Thanks for the thread! This is an automated courtesy bump. Sorry you aren't generating responses at the moment. Do you have any further information, come to any new conclusions or is it possible to reword the post? The more details the better.

3. Mar 20, 2017

### Staff: Mentor

Do you mean a photon with momentum $k$? Your notation and your question seem to imply that.

4. Mar 23, 2017

### spaghetti3451

There is a longitudinal polarization. This is for a W or Z boson.

5. Mar 23, 2017

### Staff: Mentor

But you refer to a gauge choice for the electromagnetic 4-vector. That's not the same as a W or Z boson.

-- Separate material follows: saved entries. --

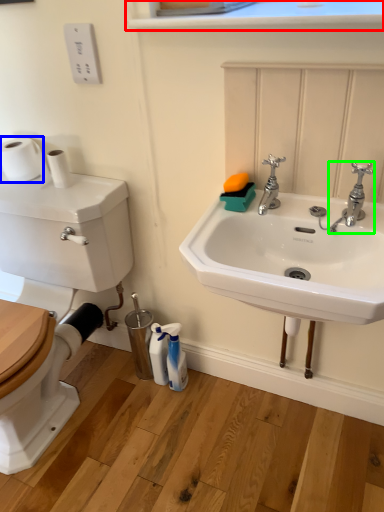 Question: Which object is the farthest from window sill (highlighted by a red box)? Choose among these: toilet paper (highlighted by a blue box) or tap (highlighted by a green box).

Choices:
 (A) toilet paper
 (B) tap

Answer: (A) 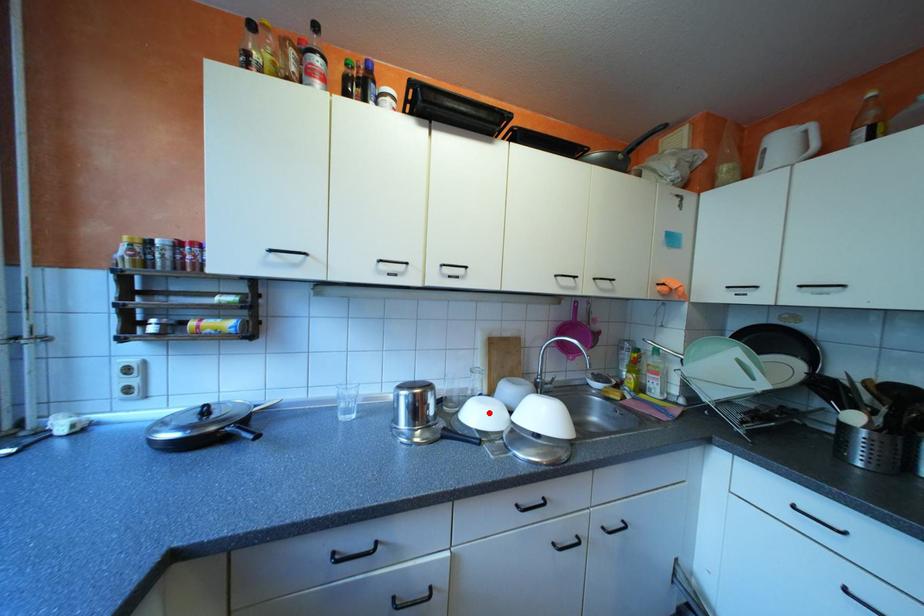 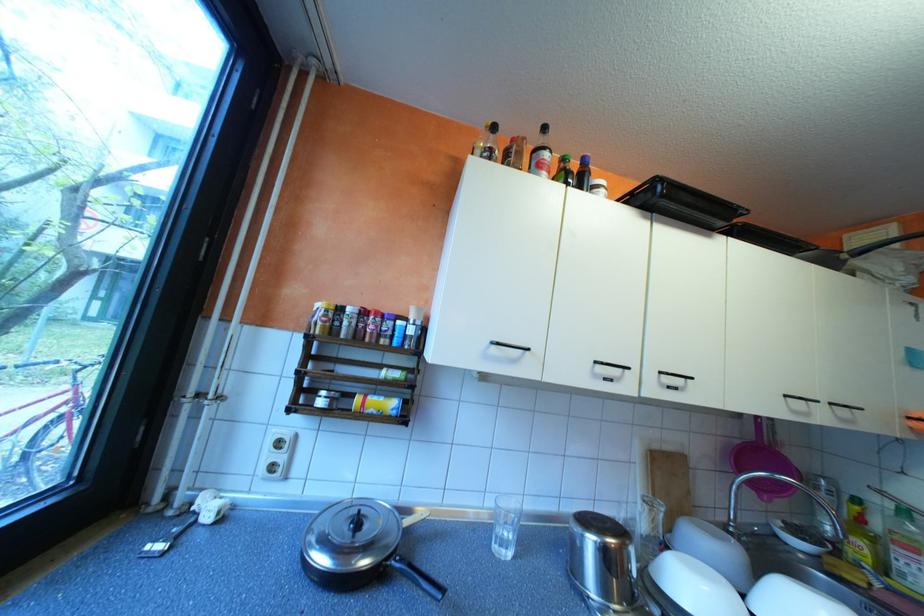 Locate, in the second image, the point that corresponds to the highlighted location in the first image.

(709, 592)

Which are you asking about?

6. Mar 24, 2017

### vanhees71

In the electroweak standard model (as for any Higgsed gauge theory) the unitary gauge reveals the particle content explicitly. It's drawback is that the proper vertex functions are not explicitly renormalizable in this gauge, but to get the physical degrees of freedom, it's great. The great discovery by 't Hooft and Veltman in 1971 was thas one can choose a renormalizable gauge (called $R_{\xi}$ gauges), where the proper vertex functions are manifestly renormalizable since the power counting works as for scalar fields, i.e., the gauge-boson propogator falls qudratically with momentum in these gauges. Together with dim. reg. that enabled them to prove both the renormalizability of non-abelian Higgsed gauge theories and the unitarity and physicality of the S-matrix. It makes clear that both the Faddeev-Popov ghosts and the "would-be Goldstone bosons" conspire with the unphysical polarization degree of freedom of the gauge bosons to cancel these unphysical degrees out of the S-matrix (at any order in perturbation theory), and this makes the Standard Model a physically consistent QFT of the electroweak interaction.